*RECORDED DATA*.
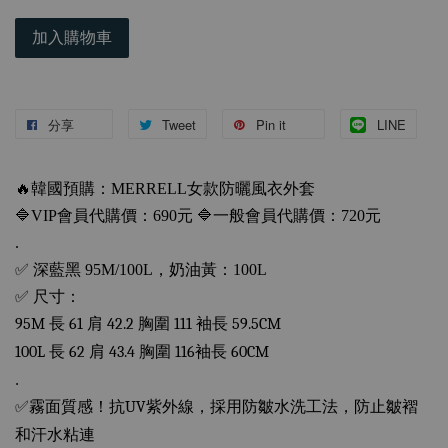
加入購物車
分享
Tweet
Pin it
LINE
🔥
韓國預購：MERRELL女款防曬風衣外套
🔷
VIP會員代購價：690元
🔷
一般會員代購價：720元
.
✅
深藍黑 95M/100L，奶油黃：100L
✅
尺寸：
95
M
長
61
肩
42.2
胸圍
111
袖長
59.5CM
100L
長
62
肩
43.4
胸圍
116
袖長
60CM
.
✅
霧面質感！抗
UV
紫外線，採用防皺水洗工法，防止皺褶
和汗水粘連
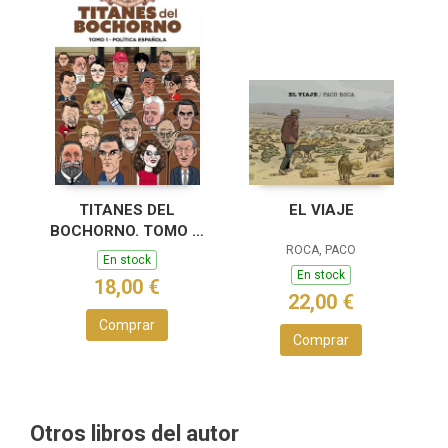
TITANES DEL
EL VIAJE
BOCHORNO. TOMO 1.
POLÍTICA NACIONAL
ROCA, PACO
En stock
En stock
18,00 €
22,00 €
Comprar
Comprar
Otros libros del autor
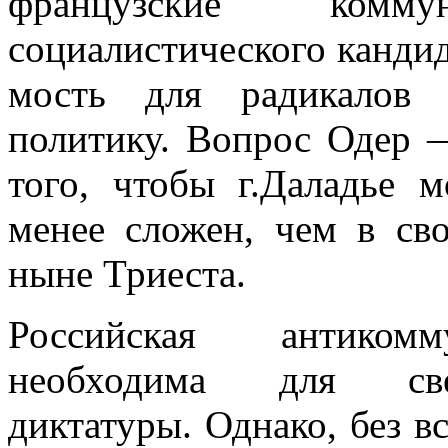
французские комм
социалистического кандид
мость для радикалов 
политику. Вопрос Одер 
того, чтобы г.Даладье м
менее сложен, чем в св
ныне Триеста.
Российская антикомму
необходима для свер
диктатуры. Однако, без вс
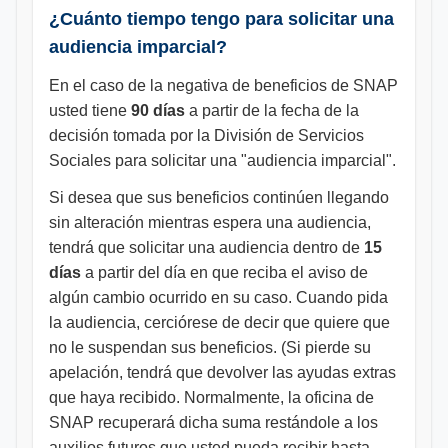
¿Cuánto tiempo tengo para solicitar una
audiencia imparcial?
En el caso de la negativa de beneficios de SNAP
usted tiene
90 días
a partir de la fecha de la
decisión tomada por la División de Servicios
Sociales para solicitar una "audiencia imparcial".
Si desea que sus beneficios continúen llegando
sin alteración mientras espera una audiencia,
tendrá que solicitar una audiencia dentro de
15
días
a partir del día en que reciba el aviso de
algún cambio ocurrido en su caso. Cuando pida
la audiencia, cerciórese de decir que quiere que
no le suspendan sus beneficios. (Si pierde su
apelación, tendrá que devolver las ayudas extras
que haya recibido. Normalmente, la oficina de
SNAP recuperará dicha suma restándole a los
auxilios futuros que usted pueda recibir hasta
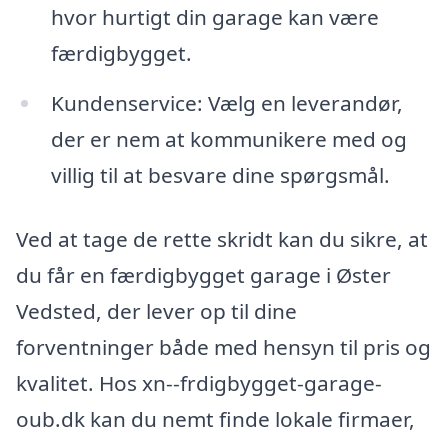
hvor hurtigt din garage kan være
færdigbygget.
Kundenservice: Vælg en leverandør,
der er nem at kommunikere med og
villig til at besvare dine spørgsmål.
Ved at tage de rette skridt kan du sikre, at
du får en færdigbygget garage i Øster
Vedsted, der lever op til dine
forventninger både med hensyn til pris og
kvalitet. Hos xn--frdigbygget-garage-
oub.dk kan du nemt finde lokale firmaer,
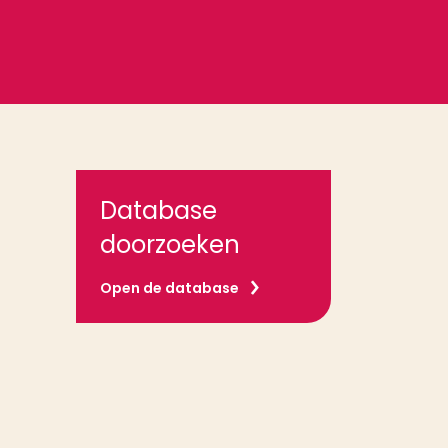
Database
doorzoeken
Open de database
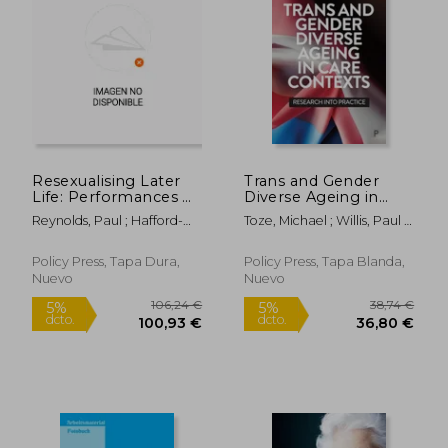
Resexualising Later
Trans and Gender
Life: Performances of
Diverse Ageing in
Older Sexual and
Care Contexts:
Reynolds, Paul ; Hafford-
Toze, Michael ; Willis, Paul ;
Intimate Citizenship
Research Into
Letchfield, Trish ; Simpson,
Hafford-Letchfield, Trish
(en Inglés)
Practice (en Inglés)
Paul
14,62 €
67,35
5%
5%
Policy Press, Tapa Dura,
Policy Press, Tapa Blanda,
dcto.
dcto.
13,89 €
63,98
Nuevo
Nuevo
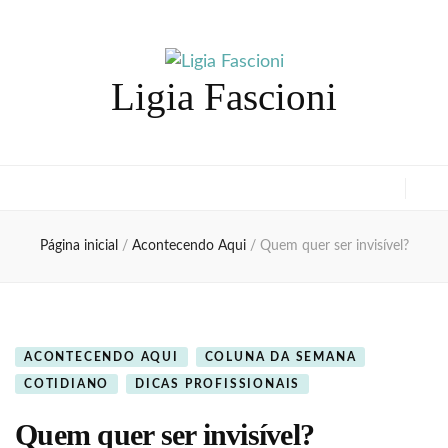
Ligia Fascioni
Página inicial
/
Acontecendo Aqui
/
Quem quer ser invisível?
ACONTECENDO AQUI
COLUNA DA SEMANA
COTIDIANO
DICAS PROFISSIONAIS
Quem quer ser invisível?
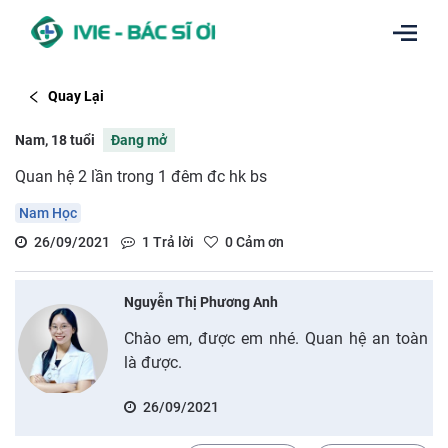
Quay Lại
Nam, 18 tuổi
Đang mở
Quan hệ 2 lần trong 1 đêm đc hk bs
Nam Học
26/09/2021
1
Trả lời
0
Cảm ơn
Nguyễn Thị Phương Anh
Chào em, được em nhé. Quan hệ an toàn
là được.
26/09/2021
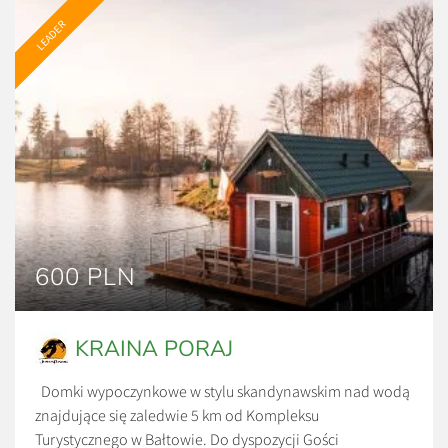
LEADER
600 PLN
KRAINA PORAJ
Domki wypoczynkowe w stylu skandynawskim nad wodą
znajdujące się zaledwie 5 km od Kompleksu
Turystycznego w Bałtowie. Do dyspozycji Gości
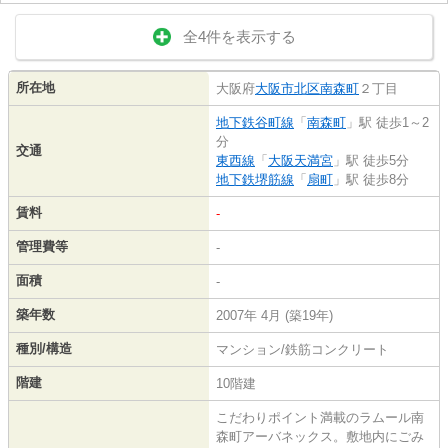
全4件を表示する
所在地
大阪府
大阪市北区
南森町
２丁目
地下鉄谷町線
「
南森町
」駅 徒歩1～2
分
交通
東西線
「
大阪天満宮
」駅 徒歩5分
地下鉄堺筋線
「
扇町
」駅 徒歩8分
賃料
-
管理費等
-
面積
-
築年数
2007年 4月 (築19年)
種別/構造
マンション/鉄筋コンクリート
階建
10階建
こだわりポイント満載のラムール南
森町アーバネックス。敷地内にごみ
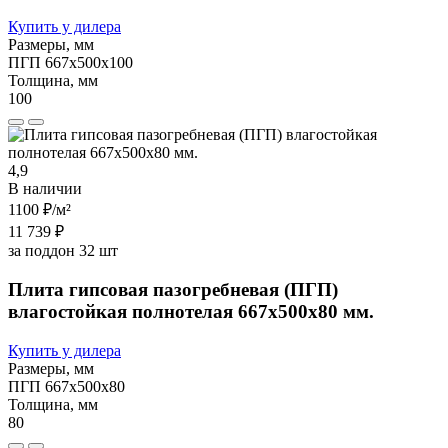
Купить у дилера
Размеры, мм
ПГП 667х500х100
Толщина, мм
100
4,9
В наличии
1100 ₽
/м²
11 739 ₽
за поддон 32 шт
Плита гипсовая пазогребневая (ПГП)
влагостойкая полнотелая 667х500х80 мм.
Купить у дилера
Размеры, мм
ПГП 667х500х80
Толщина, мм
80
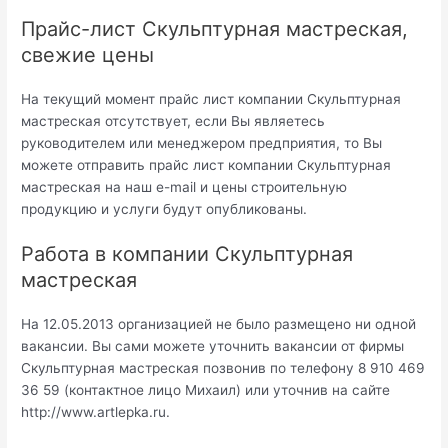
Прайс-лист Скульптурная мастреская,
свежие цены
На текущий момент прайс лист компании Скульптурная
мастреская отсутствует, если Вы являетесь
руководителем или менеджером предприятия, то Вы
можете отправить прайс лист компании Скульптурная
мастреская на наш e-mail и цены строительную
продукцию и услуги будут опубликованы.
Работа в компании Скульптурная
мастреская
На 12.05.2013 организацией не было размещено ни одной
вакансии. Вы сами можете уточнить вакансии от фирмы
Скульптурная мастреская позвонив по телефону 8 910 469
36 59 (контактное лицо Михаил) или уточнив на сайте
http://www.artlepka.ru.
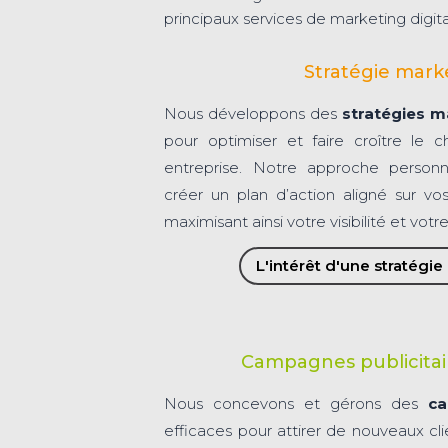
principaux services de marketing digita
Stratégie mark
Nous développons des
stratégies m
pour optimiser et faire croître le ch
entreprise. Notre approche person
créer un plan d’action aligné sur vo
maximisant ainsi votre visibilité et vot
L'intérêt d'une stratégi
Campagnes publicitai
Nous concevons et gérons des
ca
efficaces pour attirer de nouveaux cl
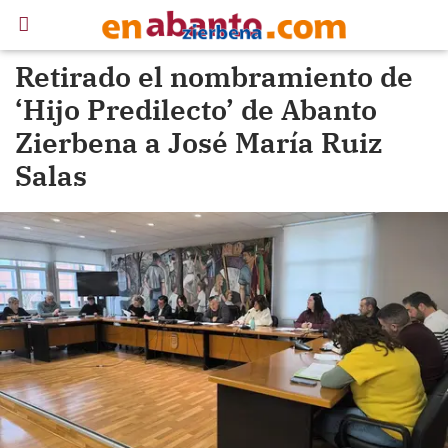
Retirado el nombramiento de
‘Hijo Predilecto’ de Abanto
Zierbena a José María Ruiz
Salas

*TASK DETAILS*.
In the copy, include every entry above exactly and leave out each picture.

*TASK RESULT*.
加入購物車
分享
Tweet
Pin it
LINE
🔥
韓國預購：MERRELL女款防曬風衣外套
🔷
VIP會員代購價：690元
🔷
一般會員代購價：720元
.
✅
深藍黑 95M/100L，奶油黃：100L
✅
尺寸：
95
M
長
61
肩
42.2
胸圍
111
袖長
59.5CM
100L
長
62
肩
43.4
胸圍
116
袖長
60CM
.
✅
霧面質感！抗
UV
紫外線，採用防皺水洗工法，防止皺褶
和汗水粘連
TITANES DEL
EL VIAJE
BOCHORNO. TOMO 1.
POLÍTICA NACIONAL
ROCA, PACO
En stock
En stock
18,00 €
22,00 €
Comprar
Comprar
Otros libros del autor
французские комм
социалистического кандид
мость для радикалов 
политику. Вопрос Одер 
того, чтобы г.Даладье м
менее сложен, чем в св
ныне Триеста.
Российская антикомму
необходима для свер
диктатуры. Однако, без вс
¿Cuánto tiempo tengo para solicitar una
audiencia imparcial?
En el caso de la negativa de beneficios de SNAP
usted tiene
90 días
a partir de la fecha de la
decisión tomada por la División de Servicios
Sociales para solicitar una "audiencia imparcial".
Si desea que sus beneficios continúen llegando
sin alteración mientras espera una audiencia,
tendrá que solicitar una audiencia dentro de
15
días
a partir del día en que reciba el aviso de
algún cambio ocurrido en su caso. Cuando pida
la audiencia, cerciórese de decir que quiere que
no le suspendan sus beneficios. (Si pierde su
apelación, tendrá que devolver las ayudas extras
que haya recibido. Normalmente, la oficina de
SNAP recuperará dicha suma restándole a los
auxilios futuros que usted pueda recibir hasta
hvor hurtigt din garage kan være
færdigbygget.
Kundenservice: Vælg en leverandør,
der er nem at kommunikere med og
villig til at besvare dine spørgsmål.
Ved at tage de rette skridt kan du sikre, at
du får en færdigbygget garage i Øster
Vedsted, der lever op til dine
forventninger både med hensyn til pris og
kvalitet. Hos xn--frdigbygget-garage-
oub.dk kan du nemt finde lokale firmaer,
Database
doorzoeken
Open de database
Resexualising Later
Trans and Gender
Life: Performances of
Diverse Ageing in
Older Sexual and
Care Contexts:
Reynolds, Paul ; Hafford-
Toze, Michael ; Willis, Paul ;
Intimate Citizenship
Research Into
Letchfield, Trish ; Simpson,
Hafford-Letchfield, Trish
(en Inglés)
Practice (en Inglés)
Paul
14,62 €
67,35
5%
5%
Policy Press, Tapa Dura,
Policy Press, Tapa Blanda,
dcto.
dcto.
13,89 €
63,98
Nuevo
Nuevo
Ligia Fascioni
Página inicial
/
Acontecendo Aqui
/
Quem quer ser invisível?
ACONTECENDO AQUI
COLUNA DA SEMANA
COTIDIANO
DICAS PROFISSIONAIS
Quem quer ser invisível?
Quay Lại
Nam, 18 tuổi
Đang mở
Quan hệ 2 lần trong 1 đêm đc hk bs
Nam Học
26/09/2021
1
Trả lời
0
Cảm ơn
Nguyễn Thị Phương Anh
Chào em, được em nhé. Quan hệ an toàn
là được.
26/09/2021
LEADER
600 PLN
KRAINA PORAJ
Domki wypoczynkowe w stylu skandynawskim nad wodą
znajdujące się zaledwie 5 km od Kompleksu
Turystycznego w Bałtowie. Do dyspozycji Gości
全4件を表示する
所在地
大阪府
大阪市北区
南森町
２丁目
地下鉄谷町線
「
南森町
」駅 徒歩1～2
分
交通
東西線
「
大阪天満宮
」駅 徒歩5分
地下鉄堺筋線
「
扇町
」駅 徒歩8分
賃料
-
管理費等
-
面積
-
築年数
2007年 4月 (築19年)
種別/構造
マンション/鉄筋コンクリート
階建
10階建
こだわりポイント満載のラムール南
森町アーバネックス。敷地内にごみ
Купить у дилера
Размеры, мм
ПГП 667х500х100
Толщина, мм
100
4,9
В наличии
1100 ₽
/м²
11 739 ₽
за поддон 32 шт
Плита гипсовая пазогребневая (ПГП)
влагостойкая полнотелая 667х500х80 мм.
Купить у дилера
Размеры, мм
ПГП 667х500х80
Толщина, мм
80
Прайс-лист Скульптурная мастреская,
свежие цены
На текущий момент прайс лист компании Скульптурная
мастреская отсутствует, если Вы являетесь
руководителем или менеджером предприятия, то Вы
можете отправить прайс лист компании Скульптурная
мастреская на наш e-mail и цены строительную
продукцию и услуги будут опубликованы.
Работа в компании Скульптурная
мастреская
На 12.05.2013 организацией не было размещено ни одной
вакансии. Вы сами можете уточнить вакансии от фирмы
Скульптурная мастреская позвонив по телефону 8 910 469
36 59 (контактное лицо Михаил) или уточнив на сайте
http://www.artlepka.ru.
principaux services de marketing digita
Stratégie mark
Nous développons des
stratégies m
pour optimiser et faire croître le ch
entreprise. Notre approche person
créer un plan d’action aligné sur vo
maximisant ainsi votre visibilité et vot
L'intérêt d'une stratégi
Campagnes publicitai
Nous concevons et gérons des
ca
efficaces pour attirer de nouveaux cl
Retirado el nombramiento de
‘Hijo Predilecto’ de Abanto
Zierbena a José María Ruiz
Salas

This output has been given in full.